Exercise =>
Go to the line below that contains "qui l’anime depuis". From there to the end of the records, reproduce each line exactly, except the pictures.

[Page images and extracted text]
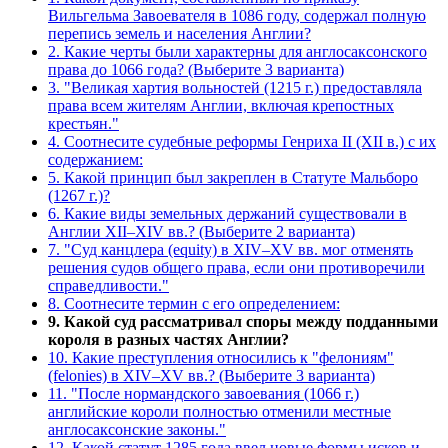
Вильгельма Завоевателя в 1086 году, содержал полную
перепись земель и населения Англии?
2. Какие черты были характерны для англосаксонского
права до 1066 года? (Выберите 3 варианта)
3. "Великая хартия вольностей (1215 г.) предоставляла
права всем жителям Англии, включая крепостных
крестьян."
4. Соотнесите судебные реформы Генриха II (XII в.) с их
содержанием:
5. Какой принцип был закреплен в Статуте Мальборо
(1267 г.)?
6. Какие виды земельных держаний существовали в
Англии XII–XIV вв.? (Выберите 2 варианта)
7. "Суд канцлера (equity) в XIV–XV вв. мог отменять
решения судов общего права, если они противоречили
справедливости."
8. Соотнесите термин с его определением:
9. Какой суд рассматривал споры между подданными
короля в разных частях Англии?
10. Какие преступления относились к "фелониям"
(felonies) в XIV–XV вв.? (Выберите 3 варианта)
11. "После нормандского завоевания (1066 г.)
английские короли полностью отменили местные
англосаксонские законы."
12. Какой статут 1285 года ввел новые формы исков и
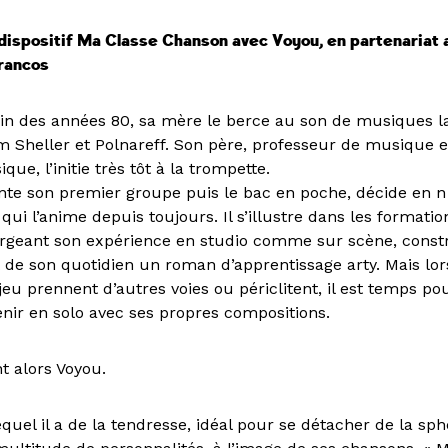
 dispositif Ma Classe Chanson avec Voyou, en partenariat 
rancos
a fin des années 80, sa mère le berce au son de musiques l
am Sheller et Polnareff. Son père, professeur de musique 
ique, l’initie très tôt à la trompette.
onte son premier groupe puis le bac en poche, décide en n
qui l’anime depuis toujours. Il s’illustre dans les formati
geant son expérience en studio comme sur scène, constr
nt de son quotidien un roman d’apprentissage arty. Mais lo
u prennent d’autres voies ou périclitent, il est temps pou
venir en solo avec ses propres compositions.
t alors Voyou.
uel il a de la tendresse, idéal pour se détacher de la sph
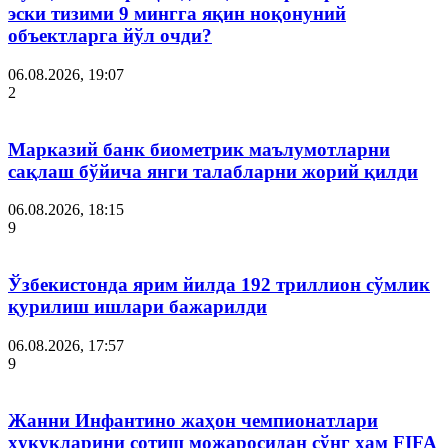
эски тизими 9 мингга яқин ноқонуний
объектларга йўл очди?
06.08.2026, 19:07
2
Марказий банк биометрик маълумотларни
сақлаш бўйича янги талабларни жорий қилди
06.08.2026, 18:15
9
Ўзбекистонда ярим йилда 192 триллион сўмлик
қурилиш ишлари бажарилди
06.08.2026, 17:57
9
Жанни Инфантино жаҳон чемпионатлари
ҳуқуқларини сотиш можаросидан сўнг ҳам FIFA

Worked solution =>
qui l’anime depuis toujours. Il s’illustre dans les formati
geant son expérience en studio comme sur scène, constr
nt de son quotidien un roman d’apprentissage arty. Mais lo
u prennent d’autres voies ou périclitent, il est temps pou
venir en solo avec ses propres compositions.
t alors Voyou.
uel il a de la tendresse, idéal pour se détacher de la sph
эски тизими 9 мингга яқин ноқонуний
объектларга йўл очди?
06.08.2026, 19:07
2
Марказий банк биометрик маълумотларни
сақлаш бўйича янги талабларни жорий қилди
06.08.2026, 18:15
9
Ўзбекистонда ярим йилда 192 триллион сўмлик
қурилиш ишлари бажарилди
06.08.2026, 17:57
9
Жанни Инфантино жаҳон чемпионатлари
ҳуқуқларини сотиш можаросидан сўнг ҳам FIFA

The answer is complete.